David E. Henderson, 62, an executive with Outlet...

Deaths elsewhere

December 28, 1990

David E. Henderson, 62, an executive with Outlet Communications Inc. for 18 years who began his career as an announcer and director at WBAL-TV in Baltimore, died yesterday after suffering a heart attack at his East Greenwich, R.I., home. He has been chairman, president and chief executive officer at Outlet Communications since 1989, when he replaced the retiring Bruce G. Sundlun, now Rhode Island's governor-elect. Outlet is the parent company of WJAR-TV in Providence and WCMH-TV in Columbus, Ohio. Mr. Henderson spent 42 years in the broadcasting industry, much of it with Group W Productions, a subsidiary of Westinghouse Broadcasting Co. While at Group W, he held executive sales and managerial positions at WBX-TV in Boston, KYW-TV in Philadelphia and WJX-TV in Baltimore. He produced the "Mike Douglas Show" and David Frost programs while at Group W.

William F. O'Hara, 82, who survived 88 days on an icecap in Greenland after a bomber crash during World War II, died Monday at Mercy Hospital in Scranton, Pa. He was the navigator and one of nine crewmen on a B-17 Flying Fortress that crashed Nov. 9, 1942, while searching for a missing aircraft. Two crew members and three rescuers died before the survivors were saved Feb. 5, 1943. Mr. O'Hara had both legs amputated below the knee as a result of the ordeal, which was the subject of Col. Bernt Balchen's book "War Below Zero." After military service, Mr. O'Hara was register of wills in Lackawanna County for 12 years and held a seat on the state Public Utility Commission for 11 years.

Henry Steeger III, 87, a publisher and a past president of the National Urban League, died of bone cancer Tuesday at his home in Manhattan. Mr. Steeger led the Urban League from 1960 to 1964; previously, he was senior vice president. In 1961, he warned the organization's convention in Dayton, Ohio, that a social explosion was probable unless something was done to give blacks equal rights and equal opportunities. He was a co-founder and president of Popular Publications Inc., which published popular detective and western story magazines like Argosy, Black Mask, Adventure, Dime Detective and Star Western. It also published the Spider, a comic that inspired Batman and Spiderman. Popular Publications

was acquired by another company in 1972 and went out of business in 1979.
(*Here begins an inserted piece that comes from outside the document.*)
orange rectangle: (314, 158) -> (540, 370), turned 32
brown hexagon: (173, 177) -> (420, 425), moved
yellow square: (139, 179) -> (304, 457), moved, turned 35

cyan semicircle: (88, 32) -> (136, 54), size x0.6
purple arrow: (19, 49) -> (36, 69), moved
Iri A. Daffin, 88, an industrialist who developed labor-saving machines for the farming and construction industries, died Tuesday at his home in Lititz, Pa. In the early 1940s, Mr. Daffin and associates turned farmer-inventor Edwin Nolt's idea for a hay baler into a moneymaking product. They bought control of New Holland Machine Co. and turned the baler into the cornerstone of what is now Ford New Holland Inc., a major manufacturer of agricultural implements. Mr. Daffin also developed a mobile feed mill and in his 70s founded a charter airplane company bearing his name.
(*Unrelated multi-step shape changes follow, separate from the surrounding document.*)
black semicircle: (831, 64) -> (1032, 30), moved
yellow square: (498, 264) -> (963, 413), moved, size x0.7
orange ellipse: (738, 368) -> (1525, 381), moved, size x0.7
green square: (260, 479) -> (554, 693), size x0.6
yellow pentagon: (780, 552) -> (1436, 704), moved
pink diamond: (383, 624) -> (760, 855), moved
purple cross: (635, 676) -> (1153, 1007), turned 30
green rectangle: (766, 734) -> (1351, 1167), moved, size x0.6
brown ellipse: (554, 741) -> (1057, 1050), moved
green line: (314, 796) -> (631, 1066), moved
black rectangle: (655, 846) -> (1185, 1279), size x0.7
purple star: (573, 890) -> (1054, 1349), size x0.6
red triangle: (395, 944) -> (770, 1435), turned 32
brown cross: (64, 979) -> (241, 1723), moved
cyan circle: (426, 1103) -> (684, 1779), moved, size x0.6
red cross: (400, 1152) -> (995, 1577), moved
Umberto Tirelli, 62, a costume-maker for movies such as "Amadeus" and "Once Upon a Time in America," died yesterday in Rome. Mr. Tirelli was born in Gualtieri in the Reggio Emilia region of Italy. He worked as an errand boy in a fabric shop in Milan before going into the costume business. His work on "Amadeus" won recognition when the film received the Oscar for best costumes. He also made costumes for the movie "The Name of the Rose" and operas, including Luchino Visconti's production of "Norma," with Maria Callas. Mr. Tirelli first worked for the Safa workshop, then founded his own shop in 1964.
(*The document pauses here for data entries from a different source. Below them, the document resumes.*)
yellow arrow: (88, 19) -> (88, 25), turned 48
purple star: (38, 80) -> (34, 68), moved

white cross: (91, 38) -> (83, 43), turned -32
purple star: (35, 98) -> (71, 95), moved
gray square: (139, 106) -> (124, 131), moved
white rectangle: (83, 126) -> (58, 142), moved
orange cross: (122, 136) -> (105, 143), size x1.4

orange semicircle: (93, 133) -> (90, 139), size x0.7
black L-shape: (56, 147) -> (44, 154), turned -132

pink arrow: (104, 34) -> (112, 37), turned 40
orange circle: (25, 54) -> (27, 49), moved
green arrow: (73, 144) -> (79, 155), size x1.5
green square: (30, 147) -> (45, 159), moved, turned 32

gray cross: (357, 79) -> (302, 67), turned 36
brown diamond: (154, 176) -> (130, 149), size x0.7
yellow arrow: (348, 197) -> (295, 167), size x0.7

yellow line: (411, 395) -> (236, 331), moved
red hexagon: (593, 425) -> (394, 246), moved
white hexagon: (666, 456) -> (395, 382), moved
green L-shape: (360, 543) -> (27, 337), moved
James T. Henry, 80, a former Xenia, Ohio, City Commission president and Ohio's third black mayor, died Saturday. Mr. Henry was elected to the commission in 1952 and was named commission president in 1963. He became the state's third black mayor -- after Robert Henry of Springfield and Carl Stokes of Cleveland -- when Xenia commissioners elected him in 1969. Mr. Henry also was a retired chairman of the earth science department at Central State University, where he taught geology and geography.

Thomas M. Erwin, 97, a California assemblyman for 16 years who sponsored a statute creating the state's Department of Fish and Game after World War II, died Dec. 21 in Sacramento. Mr. Erwin, a Republican, represented Whittier, La Puente and West Covina, east of Los Angeles. Mr. Erwin's legislative accomplishments included establishing the veterinary medicine school at the University of California at Davis.